Data in this exercise:

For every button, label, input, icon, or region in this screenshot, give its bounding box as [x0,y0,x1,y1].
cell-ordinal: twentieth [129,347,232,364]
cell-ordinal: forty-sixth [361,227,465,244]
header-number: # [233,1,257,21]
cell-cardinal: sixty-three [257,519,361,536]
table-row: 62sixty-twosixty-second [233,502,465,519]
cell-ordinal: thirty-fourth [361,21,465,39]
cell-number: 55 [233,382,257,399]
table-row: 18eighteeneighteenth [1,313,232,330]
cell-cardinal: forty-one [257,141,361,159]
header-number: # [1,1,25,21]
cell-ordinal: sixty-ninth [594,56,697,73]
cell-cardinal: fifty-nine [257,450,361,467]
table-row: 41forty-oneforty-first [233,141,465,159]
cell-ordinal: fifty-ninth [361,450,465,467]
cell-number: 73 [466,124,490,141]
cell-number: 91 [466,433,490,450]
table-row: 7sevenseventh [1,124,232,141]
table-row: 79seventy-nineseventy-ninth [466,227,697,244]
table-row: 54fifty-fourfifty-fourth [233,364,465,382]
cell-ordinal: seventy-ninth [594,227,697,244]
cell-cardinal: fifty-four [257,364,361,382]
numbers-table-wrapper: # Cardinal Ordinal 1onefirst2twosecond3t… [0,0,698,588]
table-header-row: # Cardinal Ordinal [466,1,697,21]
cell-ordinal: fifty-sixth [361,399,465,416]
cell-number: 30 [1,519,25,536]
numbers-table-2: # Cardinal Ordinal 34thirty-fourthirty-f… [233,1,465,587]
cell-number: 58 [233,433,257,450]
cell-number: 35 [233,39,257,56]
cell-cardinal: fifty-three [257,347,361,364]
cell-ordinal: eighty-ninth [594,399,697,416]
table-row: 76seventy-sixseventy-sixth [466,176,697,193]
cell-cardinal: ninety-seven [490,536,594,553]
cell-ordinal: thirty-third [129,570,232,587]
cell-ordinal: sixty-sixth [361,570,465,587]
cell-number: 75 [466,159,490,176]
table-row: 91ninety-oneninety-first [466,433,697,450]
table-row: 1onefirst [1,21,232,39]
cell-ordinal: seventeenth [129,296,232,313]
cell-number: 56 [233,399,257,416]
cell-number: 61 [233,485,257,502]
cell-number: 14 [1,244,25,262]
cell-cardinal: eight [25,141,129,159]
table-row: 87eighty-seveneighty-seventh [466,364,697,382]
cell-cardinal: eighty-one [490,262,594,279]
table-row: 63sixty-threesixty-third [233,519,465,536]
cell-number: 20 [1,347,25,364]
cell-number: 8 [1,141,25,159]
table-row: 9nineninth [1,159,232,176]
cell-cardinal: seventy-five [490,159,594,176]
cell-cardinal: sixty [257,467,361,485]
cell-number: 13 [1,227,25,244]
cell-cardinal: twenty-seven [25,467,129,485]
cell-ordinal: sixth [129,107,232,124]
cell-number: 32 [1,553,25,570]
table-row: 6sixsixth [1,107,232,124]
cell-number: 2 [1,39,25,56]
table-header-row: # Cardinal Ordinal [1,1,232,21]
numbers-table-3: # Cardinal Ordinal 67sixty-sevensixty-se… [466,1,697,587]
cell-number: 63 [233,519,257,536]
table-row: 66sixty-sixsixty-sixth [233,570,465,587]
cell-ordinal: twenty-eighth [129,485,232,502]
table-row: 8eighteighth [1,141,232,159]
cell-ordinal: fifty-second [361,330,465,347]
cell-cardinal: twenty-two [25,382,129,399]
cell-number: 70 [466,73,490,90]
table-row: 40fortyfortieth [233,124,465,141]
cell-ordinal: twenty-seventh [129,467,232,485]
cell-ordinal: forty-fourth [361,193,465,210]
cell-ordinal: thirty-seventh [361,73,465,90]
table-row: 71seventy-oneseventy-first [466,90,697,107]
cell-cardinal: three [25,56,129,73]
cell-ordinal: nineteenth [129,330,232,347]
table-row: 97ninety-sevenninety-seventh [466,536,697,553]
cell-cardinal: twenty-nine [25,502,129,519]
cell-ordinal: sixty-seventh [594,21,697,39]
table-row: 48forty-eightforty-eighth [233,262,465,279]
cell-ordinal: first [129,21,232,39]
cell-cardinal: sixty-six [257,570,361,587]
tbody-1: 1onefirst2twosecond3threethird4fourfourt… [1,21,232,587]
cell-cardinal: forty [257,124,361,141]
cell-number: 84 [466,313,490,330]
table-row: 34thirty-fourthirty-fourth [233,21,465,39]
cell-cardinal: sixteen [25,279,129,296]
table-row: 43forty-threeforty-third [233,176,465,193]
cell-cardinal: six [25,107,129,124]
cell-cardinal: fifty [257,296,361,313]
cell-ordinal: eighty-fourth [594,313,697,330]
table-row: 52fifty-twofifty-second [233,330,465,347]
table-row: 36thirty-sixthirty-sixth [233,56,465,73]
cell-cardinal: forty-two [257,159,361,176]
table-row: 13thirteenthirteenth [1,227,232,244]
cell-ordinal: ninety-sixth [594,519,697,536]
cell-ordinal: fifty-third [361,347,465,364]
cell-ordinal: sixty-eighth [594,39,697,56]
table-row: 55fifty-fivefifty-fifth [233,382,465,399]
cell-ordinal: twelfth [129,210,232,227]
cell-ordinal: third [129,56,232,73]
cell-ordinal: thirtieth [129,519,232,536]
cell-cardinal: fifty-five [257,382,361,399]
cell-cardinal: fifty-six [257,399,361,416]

Exercise: Each line of the listing is to be output verbatim.

Your response:
For every button, label, input, icon, or region in this screenshot, give its bounding box as [x0,y0,x1,y1].
cell-ordinal: twentieth [129,347,232,364]
cell-ordinal: forty-sixth [361,227,465,244]
header-number: # [233,1,257,21]
cell-cardinal: sixty-three [257,519,361,536]
table-row: 62sixty-twosixty-second [233,502,465,519]
cell-ordinal: thirty-fourth [361,21,465,39]
cell-number: 55 [233,382,257,399]
table-row: 18eighteeneighteenth [1,313,232,330]
cell-cardinal: forty-one [257,141,361,159]
header-number: # [1,1,25,21]
cell-ordinal: sixty-ninth [594,56,697,73]
cell-cardinal: fifty-nine [257,450,361,467]
table-row: 41forty-oneforty-first [233,141,465,159]
cell-ordinal: fifty-ninth [361,450,465,467]
cell-number: 73 [466,124,490,141]
cell-number: 91 [466,433,490,450]
table-row: 7sevenseventh [1,124,232,141]
table-row: 79seventy-nineseventy-ninth [466,227,697,244]
table-row: 54fifty-fourfifty-fourth [233,364,465,382]
cell-ordinal: seventy-ninth [594,227,697,244]
cell-cardinal: fifty-four [257,364,361,382]
numbers-table-wrapper: # Cardinal Ordinal 1onefirst2twosecond3t… [0,0,698,588]
table-header-row: # Cardinal Ordinal [466,1,697,21]
cell-ordinal: fifty-sixth [361,399,465,416]
cell-number: 30 [1,519,25,536]
numbers-table-2: # Cardinal Ordinal 34thirty-fourthirty-f… [233,1,465,587]
cell-number: 58 [233,433,257,450]
cell-number: 35 [233,39,257,56]
cell-cardinal: fifty-three [257,347,361,364]
cell-ordinal: eighty-ninth [594,399,697,416]
table-row: 76seventy-sixseventy-sixth [466,176,697,193]
cell-cardinal: ninety-seven [490,536,594,553]
cell-ordinal: thirty-third [129,570,232,587]
cell-ordinal: sixty-sixth [361,570,465,587]
cell-number: 75 [466,159,490,176]
table-row: 91ninety-oneninety-first [466,433,697,450]
table-row: 1onefirst [1,21,232,39]
cell-ordinal: seventeenth [129,296,232,313]
cell-number: 56 [233,399,257,416]
cell-number: 61 [233,485,257,502]
cell-number: 14 [1,244,25,262]
cell-cardinal: eight [25,141,129,159]
table-row: 87eighty-seveneighty-seventh [466,364,697,382]
cell-cardinal: eighty-one [490,262,594,279]
table-row: 63sixty-threesixty-third [233,519,465,536]
cell-number: 20 [1,347,25,364]
cell-number: 8 [1,141,25,159]
table-row: 9nineninth [1,159,232,176]
cell-cardinal: seventy-five [490,159,594,176]
cell-cardinal: sixty [257,467,361,485]
cell-number: 13 [1,227,25,244]
cell-cardinal: twenty-seven [25,467,129,485]
cell-ordinal: sixth [129,107,232,124]
cell-number: 32 [1,553,25,570]
table-row: 6sixsixth [1,107,232,124]
cell-number: 2 [1,39,25,56]
table-header-row: # Cardinal Ordinal [1,1,232,21]
numbers-table-3: # Cardinal Ordinal 67sixty-sevensixty-se… [466,1,697,587]
cell-number: 63 [233,519,257,536]
table-row: 66sixty-sixsixty-sixth [233,570,465,587]
cell-ordinal: twenty-eighth [129,485,232,502]
table-row: 8eighteighth [1,141,232,159]
cell-ordinal: fifty-second [361,330,465,347]
cell-cardinal: twenty-two [25,382,129,399]
cell-number: 70 [466,73,490,90]
table-row: 40fortyfortieth [233,124,465,141]
cell-ordinal: twenty-seventh [129,467,232,485]
cell-ordinal: forty-fourth [361,193,465,210]
cell-ordinal: thirty-seventh [361,73,465,90]
table-row: 71seventy-oneseventy-first [466,90,697,107]
cell-cardinal: three [25,56,129,73]
cell-ordinal: nineteenth [129,330,232,347]
table-row: 97ninety-sevenninety-seventh [466,536,697,553]
cell-cardinal: twenty-nine [25,502,129,519]
cell-ordinal: sixty-seventh [594,21,697,39]
table-row: 48forty-eightforty-eighth [233,262,465,279]
cell-ordinal: first [129,21,232,39]
cell-cardinal: sixty-six [257,570,361,587]
tbody-1: 1onefirst2twosecond3threethird4fourfourt… [1,21,232,587]
cell-cardinal: forty [257,124,361,141]
cell-number: 84 [466,313,490,330]
table-row: 34thirty-fourthirty-fourth [233,21,465,39]
cell-cardinal: sixteen [25,279,129,296]
table-row: 43forty-threeforty-third [233,176,465,193]
cell-cardinal: six [25,107,129,124]
cell-cardinal: fifty [257,296,361,313]
cell-ordinal: eighty-fourth [594,313,697,330]
table-row: 52fifty-twofifty-second [233,330,465,347]
table-row: 36thirty-sixthirty-sixth [233,56,465,73]
cell-cardinal: forty-two [257,159,361,176]
table-row: 13thirteenthirteenth [1,227,232,244]
cell-ordinal: ninety-sixth [594,519,697,536]
cell-ordinal: fifty-third [361,347,465,364]
cell-ordinal: sixty-eighth [594,39,697,56]
table-row: 55fifty-fivefifty-fifth [233,382,465,399]
cell-ordinal: twelfth [129,210,232,227]
cell-ordinal: third [129,56,232,73]
cell-ordinal: thirtieth [129,519,232,536]
cell-cardinal: fifty-five [257,382,361,399]
cell-cardinal: fifty-six [257,399,361,416]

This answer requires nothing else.